• **TASK TO CARRY OUT**
If a line in the data below holds the word "fragrância", copy it.

• **DATA FOR THIS EXERCISE**
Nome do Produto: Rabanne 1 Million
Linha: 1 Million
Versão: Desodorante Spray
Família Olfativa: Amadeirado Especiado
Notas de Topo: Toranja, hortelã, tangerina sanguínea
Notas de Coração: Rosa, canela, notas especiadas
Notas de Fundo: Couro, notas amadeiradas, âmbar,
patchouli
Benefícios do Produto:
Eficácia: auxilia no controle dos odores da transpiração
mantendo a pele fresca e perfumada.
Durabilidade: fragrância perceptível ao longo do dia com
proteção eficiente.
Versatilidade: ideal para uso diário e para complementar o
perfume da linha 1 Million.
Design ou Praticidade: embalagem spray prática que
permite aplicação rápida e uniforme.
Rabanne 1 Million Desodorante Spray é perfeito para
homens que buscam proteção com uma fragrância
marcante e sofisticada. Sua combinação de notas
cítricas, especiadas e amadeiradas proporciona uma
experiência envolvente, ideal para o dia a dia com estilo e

...

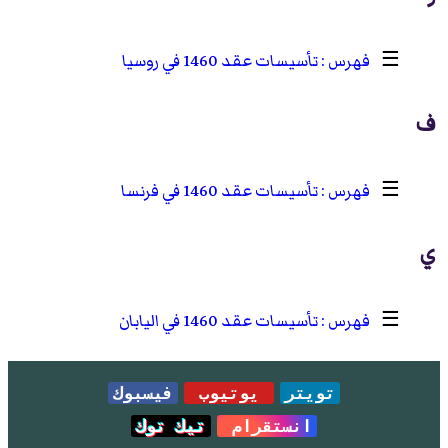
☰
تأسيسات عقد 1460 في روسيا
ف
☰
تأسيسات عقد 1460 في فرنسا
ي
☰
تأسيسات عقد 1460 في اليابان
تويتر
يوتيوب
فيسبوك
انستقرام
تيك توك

• **RESPONSE FOR THIS EXERCISE**
Durabilidade: fragrância perceptível ao longo do dia com
homens que buscam proteção com uma fragrância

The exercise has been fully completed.